◆ Instructions to follow ◆
For the data below, please report each line where the word "Cabide" is found.

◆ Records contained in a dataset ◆
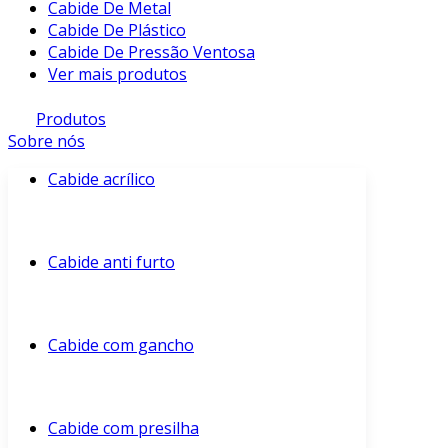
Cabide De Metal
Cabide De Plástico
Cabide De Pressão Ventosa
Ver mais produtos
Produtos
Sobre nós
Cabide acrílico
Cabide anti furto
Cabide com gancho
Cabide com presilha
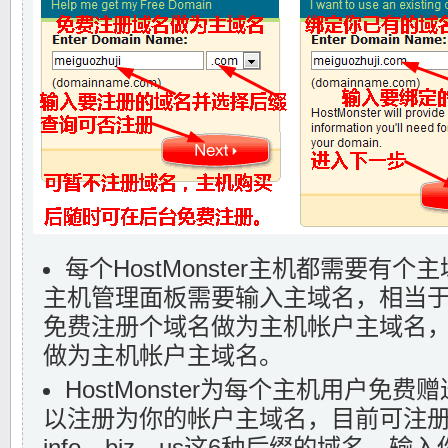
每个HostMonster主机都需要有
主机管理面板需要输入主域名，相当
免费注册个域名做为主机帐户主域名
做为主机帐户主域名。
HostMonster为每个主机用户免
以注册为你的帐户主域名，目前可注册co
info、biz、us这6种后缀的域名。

◆ Exercise answer ◆
Cabide De Metal
Cabide De Plástico
Cabide De Pressão Ventosa
Cabide acrílico
Cabide anti furto
Cabide com gancho
Cabide com presilha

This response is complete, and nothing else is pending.